19.02.2026
Europe isn't burned out. It's under-energized.
Executive Insight | Ægir Thorisson, CPO
For years, we have talked about burnout as if it were the defining workplace crisis of our time.
And to be clear, burnout is real. I have seen it. Most leaders have.
But when I look at the data, I see something else as well.
According to global engagement research from Gallup, employee engagement worldwide has declined. Europe sits at the bottom of the ranking. Just thirteen percent of European employees report being engaged at work.
Thirteen percent!
At the same time, Europeans report lower stress, less anger, less loneliness and lower intent to leave than many other regions.
So we are not collapsing.
We are not breaking.
We are not even particularly unhappy.
We are just not very energized.
That is a different challenge.
Because it is easier to fix something that is visibly broken than something that is quietly underperforming.
The quiet middle
When I look at the numbers, what strikes me most is the size of what I call the quiet middle.
Roughly seventy three percent of Europe’s workforce is neither actively disengaged nor highly engaged.
They show up.
They deliver.
They do what is expected.
But they are not pushing.
Not challenging.
Not bringing that extra spark that drives innovation.

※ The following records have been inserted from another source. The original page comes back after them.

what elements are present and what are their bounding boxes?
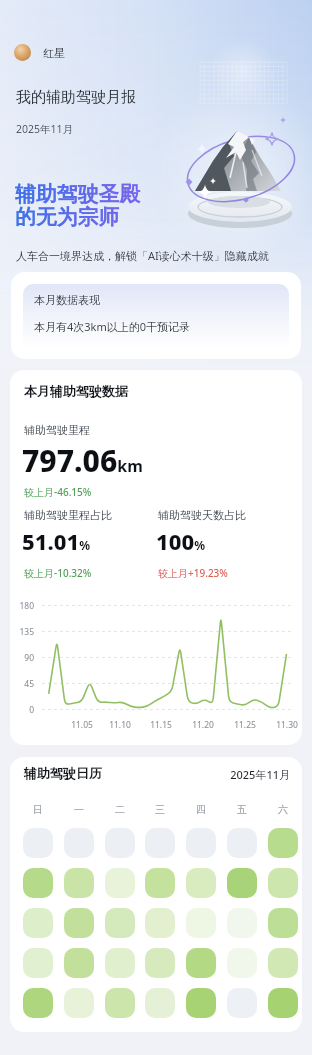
button[interactable] <box>145 988 175 1018</box>
staticText: 11.30 <box>274 719 300 731</box>
button[interactable] <box>268 948 298 978</box>
staticText: 五 <box>227 803 257 816</box>
button[interactable] <box>227 868 257 898</box>
staticText: 二 <box>105 803 135 816</box>
staticText: 11.15 <box>148 719 174 731</box>
button[interactable] <box>11 272 301 359</box>
button[interactable] <box>64 868 94 898</box>
button[interactable] <box>14 44 31 61</box>
button[interactable] <box>268 828 298 858</box>
button[interactable] <box>23 988 53 1018</box>
button[interactable] <box>105 988 135 1018</box>
staticText: 较上月-10.32% <box>24 566 92 580</box>
button[interactable] <box>186 868 216 898</box>
staticText: 0 <box>16 704 34 716</box>
staticText: 六 <box>268 803 298 816</box>
button[interactable] <box>64 828 94 858</box>
staticText: 人车合一境界达成，解锁「AI读心术十级」隐藏成就 <box>16 248 269 263</box>
button[interactable] <box>23 948 53 978</box>
staticText: 辅助驾驶里程占比 <box>24 508 112 522</box>
staticText: 11.05 <box>69 719 95 731</box>
staticText: 我的辅助驾驶月报 <box>16 88 136 107</box>
staticText: 11.20 <box>190 719 216 731</box>
button[interactable] <box>186 948 216 978</box>
button[interactable] <box>64 948 94 978</box>
button[interactable] <box>145 948 175 978</box>
button[interactable] <box>145 828 175 858</box>
button[interactable] <box>186 908 216 938</box>
button[interactable] <box>10 757 302 1032</box>
staticText: 的无为宗师 <box>15 204 120 230</box>
staticText: 180 <box>16 600 34 612</box>
button[interactable] <box>227 988 257 1018</box>
staticText: 90 <box>16 652 34 664</box>
staticText: 本月有4次3km以上的0干预记录 <box>34 319 191 334</box>
staticText: 辅助驾驶里程 <box>24 423 90 437</box>
staticText: 辅助驾驶圣殿 <box>15 181 141 207</box>
staticText: 2025年11月 <box>16 122 74 136</box>
staticText: 辅助驾驶天数占比 <box>158 508 246 522</box>
staticText: 本月数据表现 <box>34 293 100 307</box>
button[interactable] <box>145 868 175 898</box>
button[interactable] <box>145 908 175 938</box>
button[interactable] <box>268 988 298 1018</box>
button[interactable] <box>186 988 216 1018</box>
button[interactable] <box>23 868 53 898</box>
staticText: 797.06km <box>22 440 143 481</box>
staticText: 45 <box>16 678 34 690</box>
button[interactable] <box>105 908 135 938</box>
staticText: 2025年11月 <box>226 767 290 782</box>
button[interactable] <box>105 828 135 858</box>
staticText: 较上月+19.23% <box>158 566 228 580</box>
button[interactable] <box>227 948 257 978</box>
staticText: 红星 <box>43 46 65 60</box>
staticText: 四 <box>186 803 216 816</box>
button[interactable] <box>105 948 135 978</box>
staticText: 100% <box>156 526 205 556</box>
staticText: 三 <box>145 803 175 816</box>
staticText: 51.01% <box>22 526 90 556</box>
staticText: 日 <box>23 803 53 816</box>
button[interactable] <box>186 828 216 858</box>
staticText: 较上月-46.15% <box>24 485 92 499</box>
button[interactable] <box>10 370 302 745</box>
staticText: 11.10 <box>107 719 133 731</box>
staticText: 辅助驾驶日历 <box>24 765 102 781</box>
staticText: 11.25 <box>232 719 258 731</box>
button[interactable] <box>227 828 257 858</box>
button[interactable] <box>64 988 94 1018</box>
button[interactable] <box>268 908 298 938</box>
staticText: 本月辅助驾驶数据 <box>24 383 128 399</box>
button[interactable] <box>64 908 94 938</box>
staticText: 135 <box>16 626 34 638</box>
staticText: 一 <box>64 803 94 816</box>
button[interactable] <box>23 828 53 858</box>
button[interactable] <box>268 868 298 898</box>
button[interactable] <box>105 868 135 898</box>
button[interactable] <box>227 908 257 938</box>
button[interactable] <box>23 908 53 938</box>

Workplaces are stable. Predictable. Tolerable.
But they are rarely electric.
And that matters more than we sometimes admit.

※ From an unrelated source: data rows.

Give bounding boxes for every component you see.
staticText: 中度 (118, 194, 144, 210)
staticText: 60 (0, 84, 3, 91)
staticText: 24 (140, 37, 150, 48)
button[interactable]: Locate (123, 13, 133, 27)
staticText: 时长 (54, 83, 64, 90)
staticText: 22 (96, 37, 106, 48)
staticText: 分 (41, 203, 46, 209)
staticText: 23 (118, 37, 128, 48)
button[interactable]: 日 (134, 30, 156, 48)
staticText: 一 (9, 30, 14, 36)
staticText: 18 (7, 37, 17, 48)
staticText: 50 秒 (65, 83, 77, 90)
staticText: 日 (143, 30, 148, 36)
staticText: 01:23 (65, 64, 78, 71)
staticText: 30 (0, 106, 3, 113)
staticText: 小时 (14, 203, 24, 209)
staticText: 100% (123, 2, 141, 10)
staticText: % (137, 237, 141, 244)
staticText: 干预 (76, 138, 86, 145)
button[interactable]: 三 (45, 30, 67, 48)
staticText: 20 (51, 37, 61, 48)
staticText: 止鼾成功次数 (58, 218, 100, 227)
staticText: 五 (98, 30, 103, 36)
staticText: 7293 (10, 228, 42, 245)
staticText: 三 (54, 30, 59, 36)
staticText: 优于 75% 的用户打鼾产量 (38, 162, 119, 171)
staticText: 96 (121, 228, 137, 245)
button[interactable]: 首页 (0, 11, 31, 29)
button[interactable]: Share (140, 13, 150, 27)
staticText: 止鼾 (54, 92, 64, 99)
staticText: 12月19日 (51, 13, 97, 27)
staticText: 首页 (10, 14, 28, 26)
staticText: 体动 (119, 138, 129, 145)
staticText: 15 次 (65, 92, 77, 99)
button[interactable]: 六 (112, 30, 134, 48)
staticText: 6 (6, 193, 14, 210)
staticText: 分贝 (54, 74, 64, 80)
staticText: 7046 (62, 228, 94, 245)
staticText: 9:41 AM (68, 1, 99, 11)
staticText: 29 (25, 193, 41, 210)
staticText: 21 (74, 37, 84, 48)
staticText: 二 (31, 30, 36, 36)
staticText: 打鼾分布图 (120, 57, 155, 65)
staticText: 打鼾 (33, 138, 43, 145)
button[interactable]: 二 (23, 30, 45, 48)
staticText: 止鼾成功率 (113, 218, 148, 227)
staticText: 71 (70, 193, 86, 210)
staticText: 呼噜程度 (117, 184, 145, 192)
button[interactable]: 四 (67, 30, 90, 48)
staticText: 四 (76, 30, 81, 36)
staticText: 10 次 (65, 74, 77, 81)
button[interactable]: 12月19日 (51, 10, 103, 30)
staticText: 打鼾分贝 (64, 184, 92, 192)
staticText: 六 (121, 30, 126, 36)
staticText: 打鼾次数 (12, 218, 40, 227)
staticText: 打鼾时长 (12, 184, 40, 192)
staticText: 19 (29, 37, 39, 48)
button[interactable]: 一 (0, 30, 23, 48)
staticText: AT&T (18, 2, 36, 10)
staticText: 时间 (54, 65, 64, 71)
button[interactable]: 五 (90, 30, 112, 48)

Innovation does not come from stability alone. Growth does not come from people doing just enough. Competitive advantage does not emerge from compliance.
It emerges from energy.
This is not about perks
When engagement drops, the reflex is understandable.
We add programs.
We improve benefits.
We invest in wellbeing initiatives.
There is nothing wrong with that. These things matter.

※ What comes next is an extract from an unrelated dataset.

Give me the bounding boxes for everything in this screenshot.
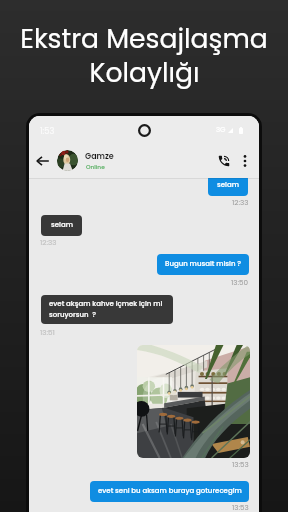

But they are not the core engagement driver.
Research consistently shows that most variation in team engagement is driven by the manager.
That can feel uncomfortable.
It certainly did for me the first time I fully absorbed it.
Because it means engagement is not primarily about systems.
It is about leadership.
Is work itself failing to inspire?
Europe has strong worker protections and mature regulatory frameworks. That is something to be proud of.
But highly structured environments can sometimes become overly process driven. Decisions travel up. Approvals multiply. Risk avoidance becomes the default.
Stability increases.
Energy decreases.
The people are not burned out.
They are simply not mobilized.
And mobilization is a leadership question.
The leadership imperative
Engagement is not a campaign.
It is not a slogan.
It is not something we fix with a quarterly initiative.
It is shaped in everyday moments.
How we run meetings.
How we respond when someone challenges us.
How we handle mistakes.
How much decision-making authority we are willing to share.
The opposite of burnout is not rest.
It is purpose.
Europe does not have an exhaustion crisis.
It has an energy gap.
And leadership is either contributing to that gap or helping close it.